The answer must be an exact copy of the entries below, with no images in it.

INFORMATION SUPPLIED:

>>

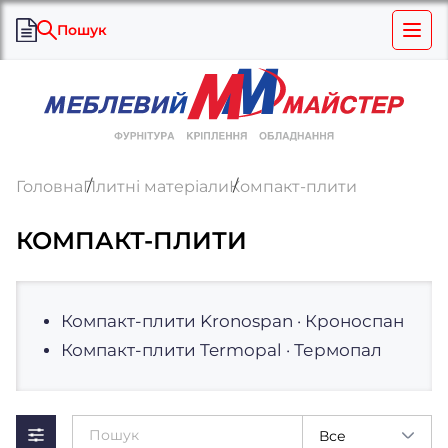
Пошук
Головна
Плитні матеріали
Компакт-плити
КОМПАКТ-ПЛИТИ
Компакт-плити Kronospan · Кроноспан
Компакт-плити Termopal · Термопал
Все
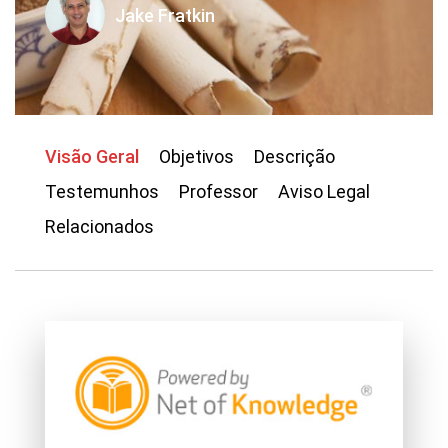
Jake Fratkin
Visão Geral
Objetivos
Descrição
Testemunhos
Professor
Aviso Legal
Relacionados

<<

ANSWER BOX:
Пошук
Головна
Плитні матеріали
Компакт-плити
КОМПАКТ-ПЛИТИ
Компакт-плити Kronospan · Кроноспан
Компакт-плити Termopal · Термопал
Все
Jake Fratkin
Visão Geral
Objetivos
Descrição
Testemunhos
Professor
Aviso Legal
Relacionados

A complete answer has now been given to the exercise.